Garton & Harris

Planning An Estate For A Blended Family

Nowadays, there is no such thing as a ‘typical’ family which is something to be celebrated. Having the freedom to decide how to live with the people you love is a wonderful thing. That being said, navigating estate planning can become increasingly complicated when a testator has previously been married or is part of a blended family.

How can blended families best navigate estate planning in order to ensure that all of their loved ones are cared for? While there isn’t one simple answer, there are certainly options.

Marriage Agreements, Spousal Trusts, And Stepchildren

Often referred to as prenuptial agreements, or prenups, marriage agreements are created with the intention of allocating assets in the event that the marriage should end. For a couples who live together but are not married, a cohabitation agreement provides the same support. It is important to note that while a marriage agreement can address the distribution of assets after death, it may not be determinative.

In blended families where a testator has children from a previous relationship, a spousal trust can help ensure that both the new spouse and the children are cared for. With this particular trust, assets from the estate are transferred so that only the spouse can benefit from them as long as they are alive. A spousal trust can be set up in several ways to handle tax issues and maximize generated income.

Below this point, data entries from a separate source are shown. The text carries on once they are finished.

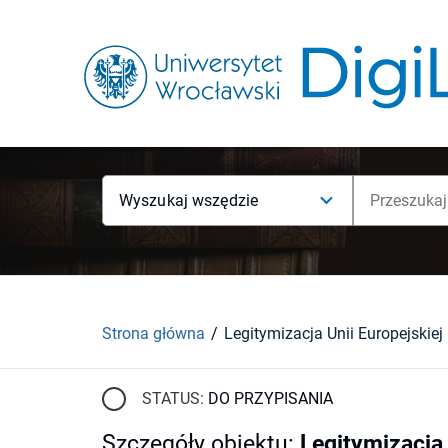
Wyszukaj wszędzie
Strona główna
STATUS:
DO PRZYPISANIA
Szczegóły obiektu
:
Legitymizacja 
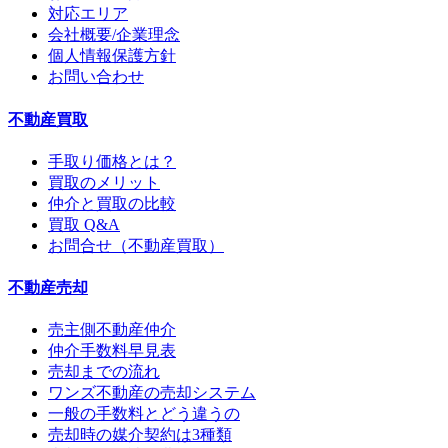
対応エリア
会社概要/企業理念
個人情報保護方針
お問い合わせ
不動産買取
手取り価格とは？
買取のメリット
仲介と買取の比較
買取 Q&A
お問合せ（不動産買取）
不動産売却
売主側不動産仲介
仲介手数料早見表
売却までの流れ
ワンズ不動産の売却システム
一般の手数料とどう違うの
売却時の媒介契約は3種類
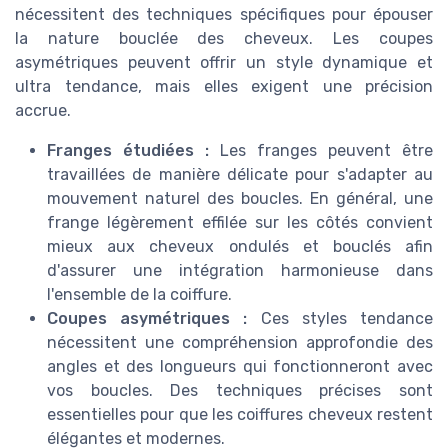
nécessitent des techniques spécifiques pour épouser
la nature bouclée des cheveux. Les coupes
asymétriques peuvent offrir un style dynamique et
ultra tendance, mais elles exigent une précision
accrue.
Franges étudiées :
Les franges peuvent être
travaillées de manière délicate pour s'adapter au
mouvement naturel des boucles. En général, une
frange légèrement effilée sur les côtés convient
mieux aux cheveux ondulés et bouclés afin
d'assurer une intégration harmonieuse dans
l'ensemble de la coiffure.
Coupes asymétriques :
Ces styles tendance
nécessitent une compréhension approfondie des
angles et des longueurs qui fonctionneront avec
vos boucles. Des techniques précises sont
essentielles pour que les coiffures cheveux restent
élégantes et modernes.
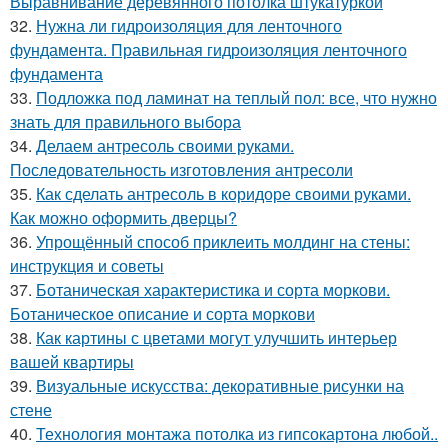
Выравнивание деревянного потолка штукатуркой
32.
Нужна ли гидроизоляция для ленточного
фундамента. Правильная гидроизоляция ленточного
фундамента
33.
Подложка под ламинат на теплый пол: все, что нужно
знать для правильного выбора
34.
Делаем антресоль своими руками.
Последовательность изготовления антресоли
35.
Как сделать антресоль в коридоре своими руками.
Как можно оформить дверцы?
36.
Упрощённый способ приклеить молдинг на стены:
инструкция и советы
37.
Ботаническая характеристика и сорта моркови.
Ботаническое описание и сорта моркови
38.
Как картины с цветами могут улучшить интерьер
вашей квартиры
39.
Визуальные искусства: декоративные рисунки на
стене
40.
Технология монтажа потолка из гипсокартона любой..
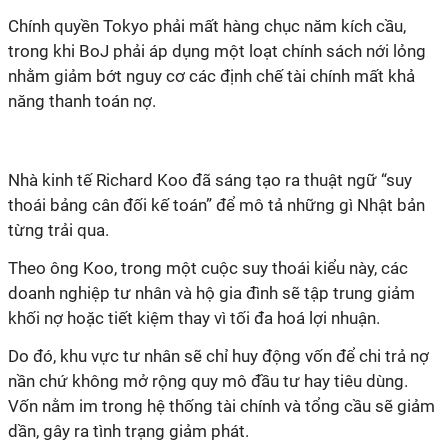
Chính quyền Tokyo phải mất hàng chục năm kích cầu,
trong khi BoJ phải áp dụng một loạt chính sách nới lỏng
nhằm giảm bớt nguy cơ các định chế tài chính mất khả
năng thanh toán nợ.
Nhà kinh tế Richard Koo đã sáng tạo ra thuật ngữ “suy
thoái bảng cân đối kế toán” để mô tả những gì Nhật bản
từng trải qua.
Theo ông Koo, trong một cuộc suy thoái kiểu này, các
doanh nghiệp tư nhân và hộ gia đình sẽ tập trung giảm
khối nợ hoặc tiết kiệm thay vì tối đa hoá lợi nhuận.
Do đó, khu vực tư nhân sẽ chỉ huy động vốn để chi trả nợ
nần chứ không mở rộng quy mô đầu tư hay tiêu dùng.
Vốn nằm im trong hệ thống tài chính và tổng cầu sẽ giảm
dần, gây ra tình trạng giảm phát.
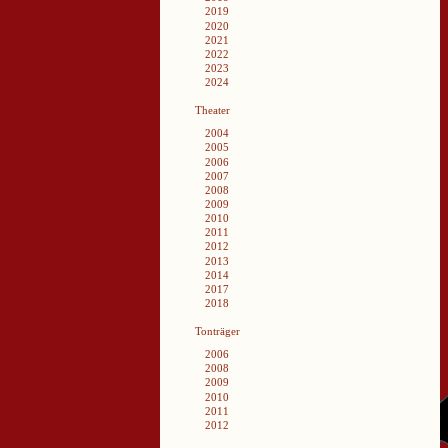
2019
2020
2021
2022
2023
2024
Theater
2004
2005
2006
2007
2008
2009
2010
2011
2012
2013
2014
2017
2018
Tonträger
2006
2008
2009
2010
2011
2012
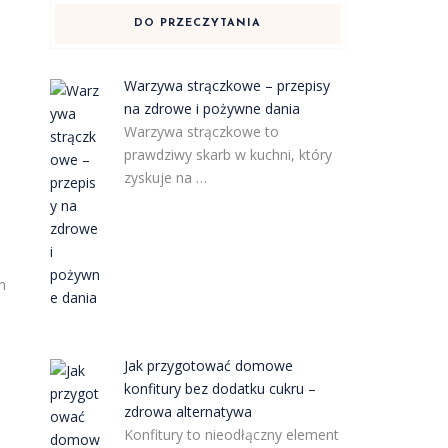
DO PRZECZYTANIA
Warzywa strączkowe – przepisy
na zdrowe i pożywne dania
Warzywa strączkowe to
prawdziwy skarb w kuchni, który
zyskuje na …
h
Jak przygotować domowe
konfitury bez dodatku cukru –
zdrowa alternatywa
Konfitury to nieodłączny element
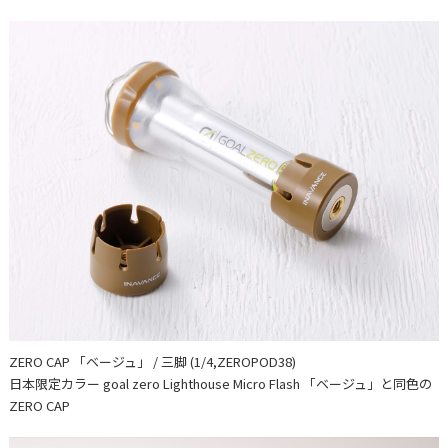
ZERO CAP 「ベージュ」 / 三脚 (1/4,ZEROPOD38)
日本限定カラー goal zero Lighthouse Micro Flash 「ベージュ」と同色の
ZERO CAP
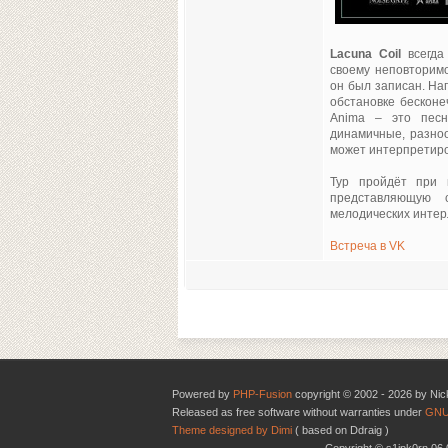
Lacuna Coil
всегда
своему неповторимо
он был записан. На
обстановке бесконе
Anima – это песн
динамичные, разно
может интерпретиро
Тур пройдёт при 
представляющую 
мелодических интер
Встреча в VK
Powered by
PHP-Fusion
copyright © 2002 - 2026 by Nic
Released as free software without warranties under
GNU
Theme designed by Dimi
( based on Ddraig )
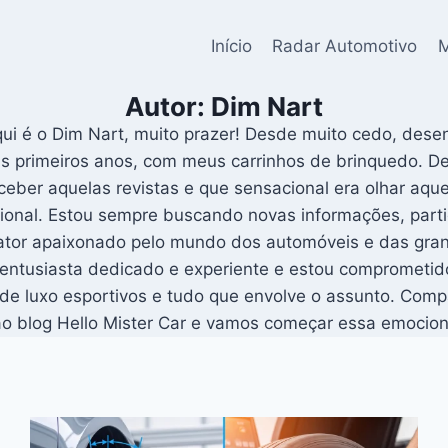
Início
Radar Automotivo
M
Autor: Dim Nart
i é o Dim Nart, muito prazer! Desde muito cedo, desenv
primeiros anos, com meus carrinhos de brinquedo. Depo
er aquelas revistas e que sensacional era olhar aquela
sional. Estou sempre buscando novas informações, parti
ator apaixonado pelo mundo dos automóveis e das gran
 entusiasta dedicado e experiente e estou comprometid
 de luxo esportivos e tudo que envolve o assunto. Comp
 ao blog Hello Mister Car e vamos começar essa emocio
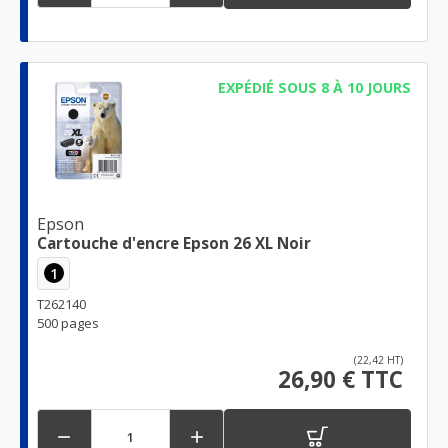
EXPÉDIÉ SOUS 8 À 10 JOURS
Epson
Cartouche d'encre Epson 26 XL Noir
1
T262140
500 pages
(22,42 HT)
26,90 € TTC


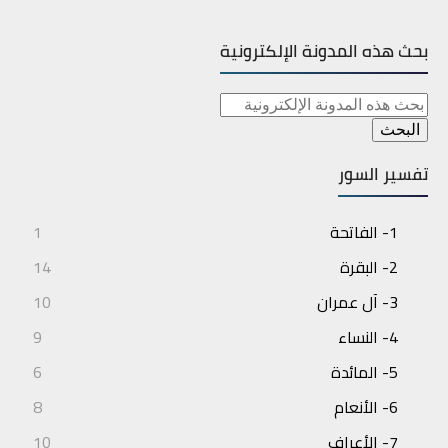
بحث هذه المدونة الإلكترونية
تفسير السور
1- الفاتحة
1
2- البقرة
14
3- آل عمران
10
4- النساء
9
5- المائدة
6
6- الأنعام
8
7- الأعراف
10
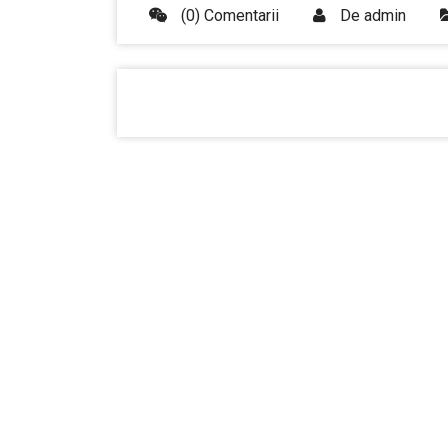
(0) Comentarii
De
admin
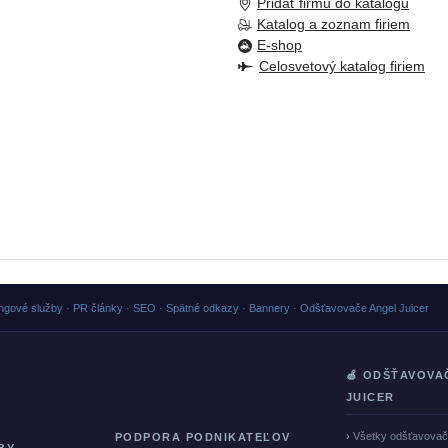
Pridať firmu do katalogu
Katalog a zoznam firiem
E-shop
Celosvetový katalog firiem
ngové služby · PR články · SEO · Spätné odkazy · Bannery · Odšťavovače Angel Juicer
🍏 ODŠŤAVOVA
JUICER
› Všetky odšťavova
PODPORA PODNIKATEĽOV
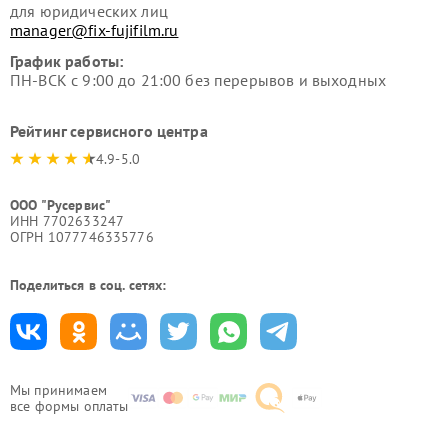
для юридических лиц
manager@fix-fujifilm.ru
График работы:
ПН-ВСК с 9:00 до 21:00 без перерывов и выходных
Рейтинг сервисного центра
4.9-5.0
ООО "Русервис"
ИНН 7702633247
ОГРН 1077746335776
Поделиться в соц. сетях:
Мы принимаем
все формы оплаты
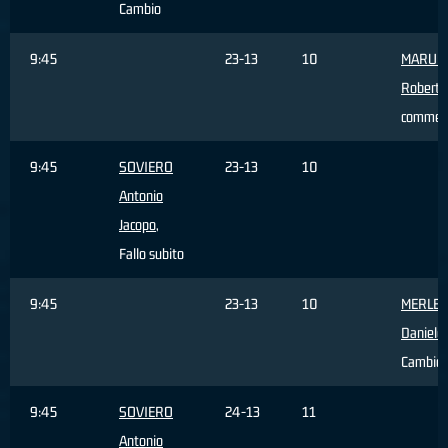
Cambio
9:45
23-13
10
MARULL
Roberto
commes
9:45
SOVIERO
23-13
10
Antonio
Jacopo
,
Fallo subito
9:45
23-13
10
MERLET
Daniele
,
Cambio
9:45
SOVIERO
24-13
11
Antonio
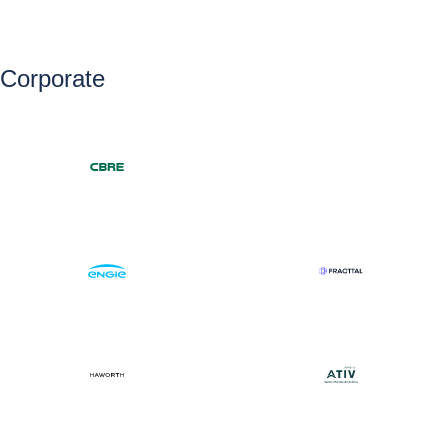
Corporate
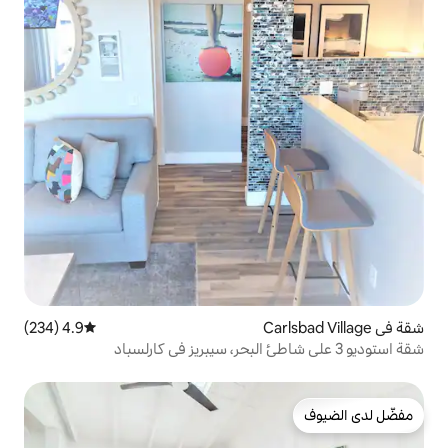
4.9 (234)
متوسط التقييم 4.9 من 5، 234 مراجعات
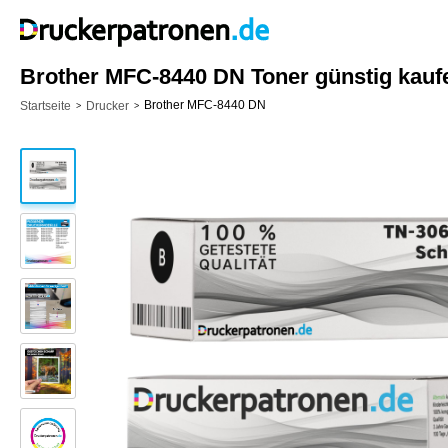
Brother MFC-8440 DN Toner günstig kauf
Brother MFC-8440 DN
Startseite
Drucker
>
>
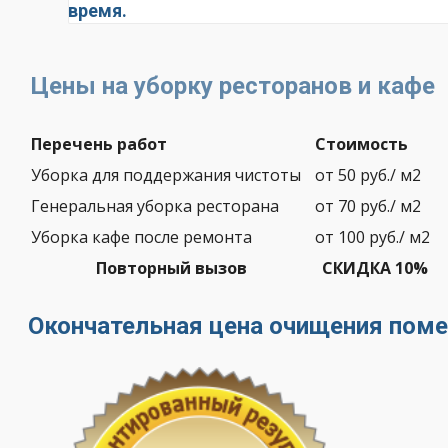
время.
Цены на уборку ресторанов и кафе
Перечень работ
Стоимость
Уборка для поддержания чистоты
от 50 руб./ м2
Генеральная уборка ресторана
от 70 руб./ м2
Уборка кафе после ремонта
от 100 руб./ м2
Повторный вызов
СКИДКА 10%
Окончательная цена очищения пом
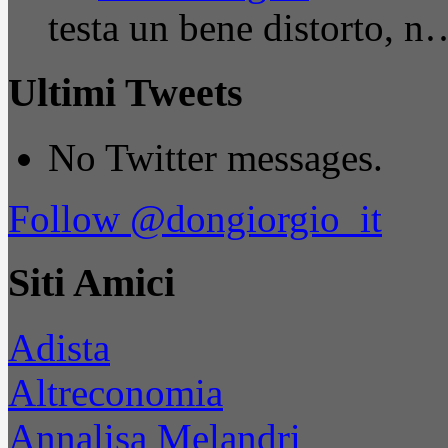
testa un bene distorto, n
Ultimi Tweets
No Twitter messages.
Follow @dongiorgio_it
Siti Amici
Adista
Altreconomia
Annalisa Melandri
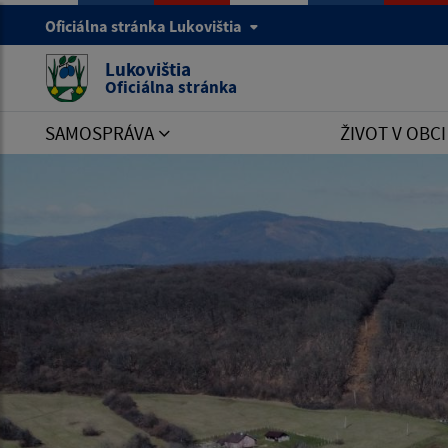
Oficiálna stránka Lukovištia
Lukovištia
Oficiálna stránka
SAMOSPRÁVA
ŽIVOT V OBC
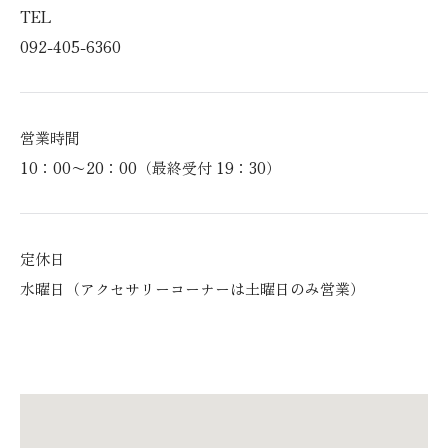
TEL
092-405-6360
営業時間
10：00〜20：00
（最終受付 19：30）
定休日
水曜日（アクセサリーコーナーは土曜日のみ営業）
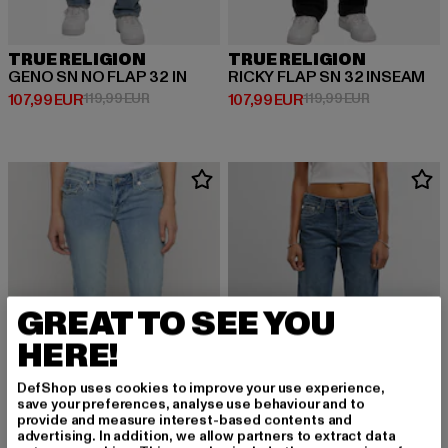
TRUE RELIGION
TRUE RELIGION
GENO SN NO FLAP 32 IN
RICKY FLAP SN 32 INSEAM
Derzeitiger Preis: 107,99 EUR
Aktionspreis: 119,99 EUR
Derzeitiger Preis: 107,99 EUR
Aktionspreis
107,99 EUR
119,99 EUR
107,99 EUR
119,99 EUR
GREAT TO SEE YOU
HERE!
DefShop uses cookies to improve your use experience,
save your preferences, analyse use behaviour and to
provide and measure interest-based contents and
advertising. In addition, we allow partners to extract data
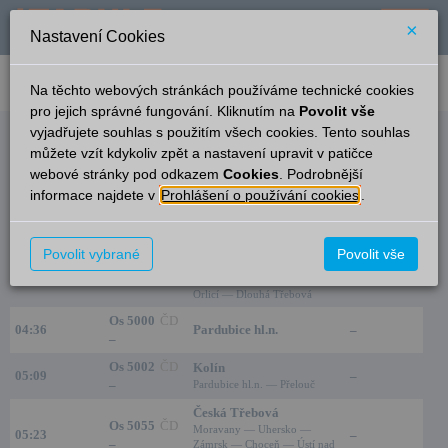
×
Nastavení Cookies
verze: 2.0.6
podpora: help-tabule@oltis.cz
Na těchto webových stránkách používáme technické cookies
English
pro jejich správné fungování. Kliknutím na
Povolit vše
vyjadřujete souhlas s použitím všech cookies. Tento souhlas
Odjezdy
můžete vzít kdykoliv zpět a nastavení upravit v patičce
webové stránky pod odkazem
Cookies
. Podrobnější
Pardubice-Černá za Bory
23:11
informace najdete v
Prohlášení o používání cookies
.
Čas/Aktuální
Vlak/Linka
Cíl/Přes
Nást./Kolej
Česká Třebová
Povolit vybrané
Povolit vše
Os 5053
ČD
Moravany — Uhersko —
04:20
–
–
Zámrsk — Choceň — Ústí nad
Orlicí — Dlouhá Třebová
Os 5000
ČD
04:36
Pardubice hl.n.
–
–
Os 5002
ČD
Kolín
05:09
–
–
Pardubice hl.n. — Přelouč
Česká Třebová
Os 5055
ČD
Moravany — Uhersko —
05:23
–
–
Zámrsk — Choceň — Ústí nad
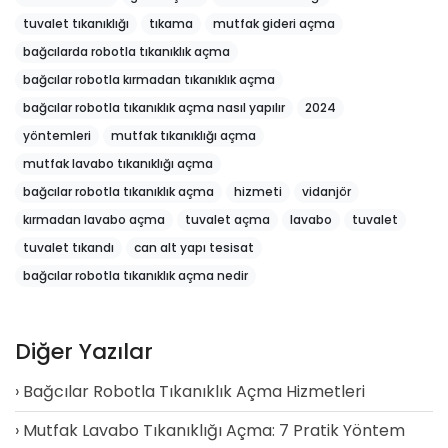
tuvalet tıkanıklığı
tıkama
mutfak gideri açma
bağcılarda robotla tıkanıklık açma
bağcılar robotla kırmadan tıkanıklık açma
bağcılar robotla tıkanıklık açma nasıl yapılır
2024
yöntemleri
mutfak tıkanıklığı açma
mutfak lavabo tıkanıklığı açma
bağcılar robotla tıkanıklık açma
hizmeti
vidanjör
kırmadan lavabo açma
tuvalet açma
lavabo
tuvalet
tuvalet tıkandı
can alt yapı tesisat
bağcılar robotla tıkanıklık açma nedir
Diğer Yazılar
Bağcılar Robotla Tıkanıklık Açma Hizmetleri
Mutfak Lavabo Tıkanıklığı Açma: 7 Pratik Yöntem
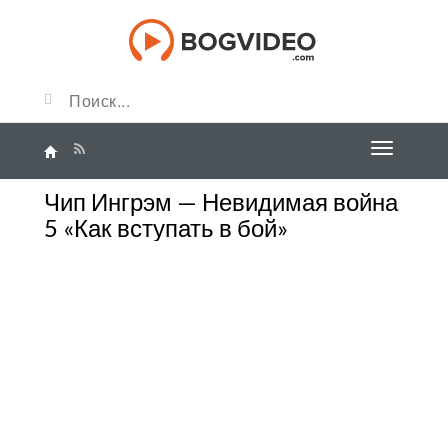
Чип Ингрэм — Невидимая война
5 «Как вступать в бой»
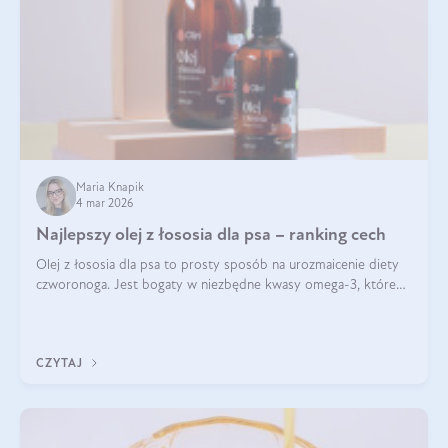
Maria Knapik
4 mar 2026
Najlepszy olej z łososia dla psa – ranking cech
Olej z łososia dla psa to prosty sposób na urozmaicenie diety
czworonoga. Jest bogaty w niezbędne kwasy omega-3, które
mogą pozytywnie wpłynąć na ogólną formę pupila. Na jakie
właściwości tego oleju rybiego warto w szczególności zwrócić
uwagę?
CZYTAJ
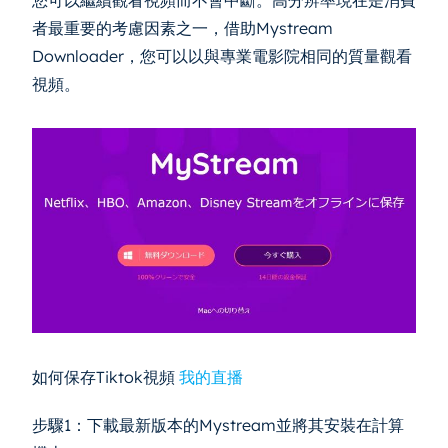
者最重要的考慮因素之一，借助Mystream
Downloader，您可以以與專業電影院相同的質量觀看
視頻。
如何保存Tiktok視頻
我的直播
步驟1：下載最新版本的Mystream並將其安裝在計算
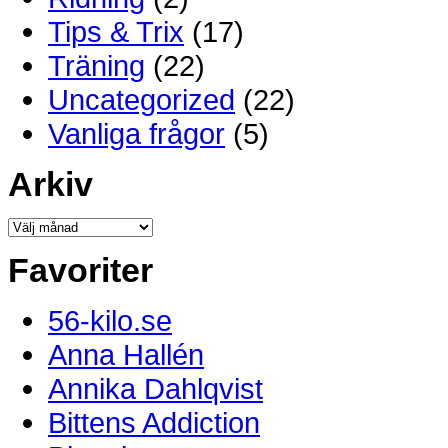
Tips & Trix
(17)
Träning
(22)
Uncategorized
(22)
Vanliga frågor
(5)
Arkiv
Favoriter
56-kilo.se
Anna Hallén
Annika Dahlqvist
Bittens Addiction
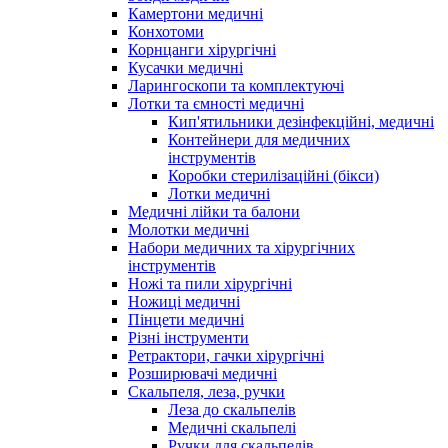
Камертони медичні
Конхотоми
Корнцанги хірургічні
Кусачки медичні
Ларингоскопи та комплектуючі
Лотки та ємності медичні
Кип'ятильники дезінфекційні, медичні
Контейнери для медичних
інструментів
Коробки стерилізаційні (бікси)
Лотки медичні
Медичні лійки та балони
Молотки медичні
Набори медичних та хірургічних
інструментів
Ножі та пили хірургічні
Ножиці медичні
Пінцети медичні
Різні інструменти
Ретрактори, гачки хірургічні
Розширювачі медичні
Скальпеля, леза, ручки
Леза до скальпелів
Медичні скальпелі
Ручки для скальпелів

When it comes to children, blended families pose a unique challenge. In instances where there is a close relationship between stepparent and stepchild, it may follow that the testator wishes to include the non-biological child in the will. While a stepchild can be included in a will, unless they have been legally adopted by the testator, they cannot make a claim against the support. A stepchild who has not been legally adopted would not be entitled to any part of the estate should the stepparent die without a will.

While planning an estate to accommodate a blended family requires special considerations, it is possible to do it in an efficient and effective way. Experienced wills and estates lawyers understand British Columbia’s laws and can help clients ensure that the estate planning process is tailored to suit their needs.